On the other hand, both bbe and bgrep could find all six occurrences. Both completed the search in a similar amount of time with a considerably small memory footprint.

Meanwhile, GHex, the GUI-based tool, could only display 2.1GB (0x80000000 bytes) out of 8.1GB of data on its interface. As a result, it was only able to find the first two occurrences.

However, Bless, another GUI-based tool, could load the entire file on its interface and was able to find all six occurrences in the file, which took around four minutes in total.
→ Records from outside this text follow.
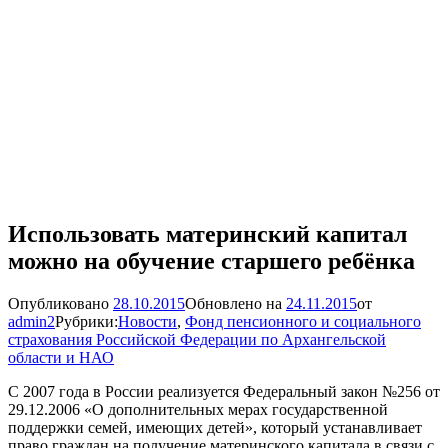
Использовать материнский капитал
можно на обучение старшего ребёнка
Опубликовано
28.10.2015
Обновлено на
24.11.2015
от
admin2
Рубрики:
Новости
,
Фонд пенсионного и социального
страхования Российской Федерации по Архангельской
области и НАО
С 2007 года в России реализуется Федеральный закон №256 от
29.12.2006 «О дополнительных мерах государственной
поддержки семей, имеющих детей», который устанавливает
право граждан на получение материнского капитала в связи с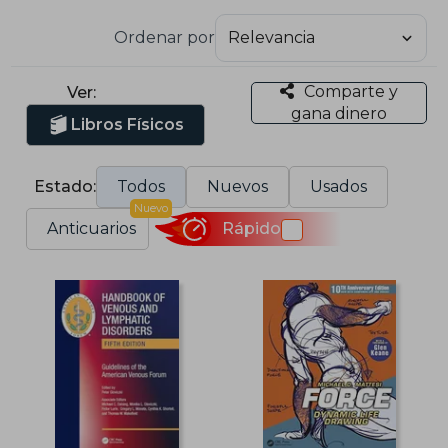
Ordenar por
Comparte y
Ver:
gana dinero
Libros Físicos
Estado:
Todos
Nuevos
Usados
Nuevo
Anticuarios
Rápido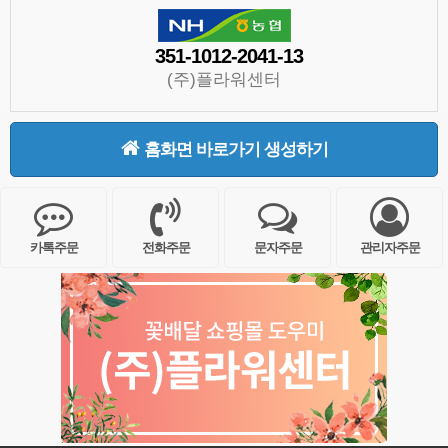
351-1012-2041-13
(주)플라워센터
홈화면 바로가기 생성하기
카톡주문
전화주문
문자주문
관리자주문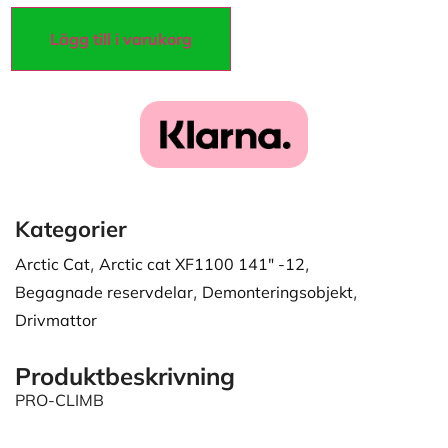
Lägg till i varukorg
Kategorier
Arctic Cat
,
Arctic cat XF1100 141" -12
,
Begagnade reservdelar
,
Demonteringsobjekt
,
Drivmattor
Produktbeskrivning
PRO-CLIMB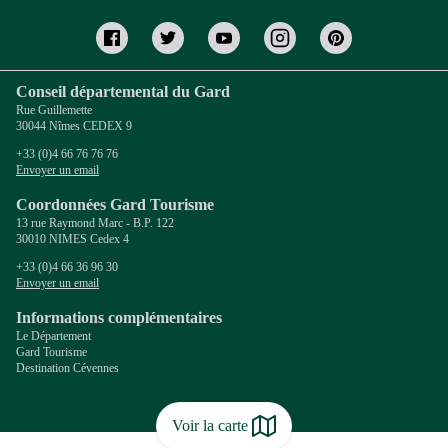
Conseil départemental du Gard
Rue Guillemette
30044 Nîmes CEDEX 9
+33 (0)4 66 76 76 76
Envoyer un email
Coordonnées Gard Tourisme
13 rue Raymond Marc - B.P. 122
30010 NIMES Cedex 4
+33 (0)4 66 36 96 30
Envoyer un email
Informations complémentaires
Le Département
Gard Tourisme
Destination Cévennes
Voir la carte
Unlike GHex, Bless doesn’t load the entire file to the memory but a combination of memory and disk cache instead.

8. Conclusion

In this article, we explored several tools to search for hexadecimal patterns in binary files, both text-based and GUI-based.

We also did a simple performance test for each tool with various results. Text-based tools, like bbe and bgrep, can perform hexadecimal sequence searches on large data files with a considerably small memory footprint. Meanwhile, GUI-based tools, like Bless, can handle large data files efficiently with fast and multi-threaded search operations.